#### Task requirements:
Please state how many lines of the records hold the string "Disponible", giving nothing but the number.

Start of Given data

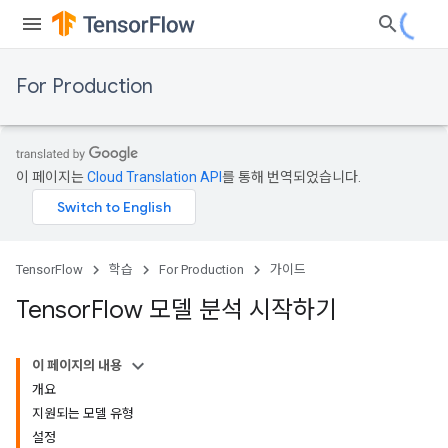
For Production
이 페이지는
Cloud Translation API
를 통해 번역되었습니다.
TensorFlow
학습
For Production
가이드
Tensor
Flow 모델 분석 시작하기
이 페이지의 내용
개요
지원되는 모델 유형
설정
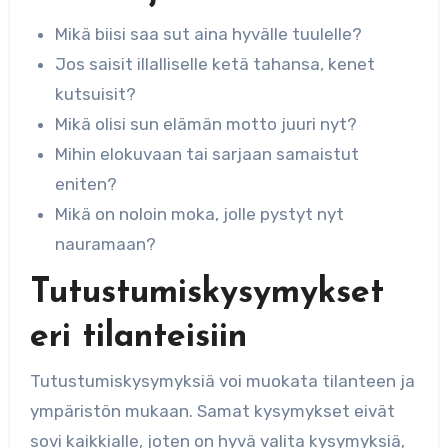
Mikä biisi saa sut aina hyvälle tuulelle?
Jos saisit illalliselle ketä tahansa, kenet
kutsuisit?
Mikä olisi sun elämän motto juuri nyt?
Mihin elokuvaan tai sarjaan samaistut
eniten?
Mikä on noloin moka, jolle pystyt nyt
nauramaan?
Tutustumiskysymykset
eri tilanteisiin
Tutustumiskysymyksiä voi muokata tilanteen ja
ympäristön mukaan. Samat kysymykset eivät
sovi kaikkialle, joten on hyvä valita kysymyksiä,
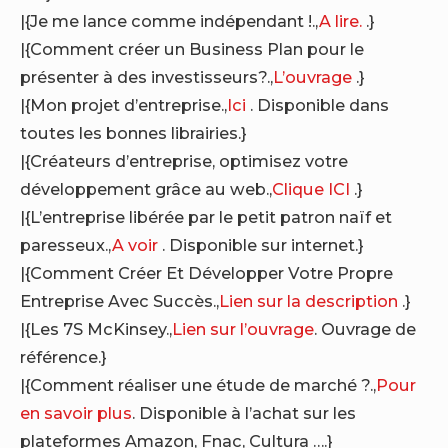
|{Je me lance comme indépendant !.,
A lire.
.}
|{Comment créer un Business Plan pour le
présenter à des investisseurs?.,
L’ouvrage
.}
|{Mon projet d’entreprise.,
Ici
. Disponible dans
toutes les bonnes librairies.}
|{Créateurs d’entreprise, optimisez votre
développement grâce au web.,
Clique ICI
.}
|{L’entreprise libérée par le petit patron naïf et
paresseux.,
A voir
. Disponible sur internet.}
|{Comment Créer Et Développer Votre Propre
Entreprise Avec Succès.,
Lien sur la description
.}
|{Les 7S McKinsey.,
Lien sur l’ouvrage
. Ouvrage de
référence.}
|{Comment réaliser une étude de marché ?.,
Pour
en savoir plus
. Disponible à l’achat sur les
plateformes Amazon, Fnac, Cultura ….}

End of Given data

#### Answer to this problem:
3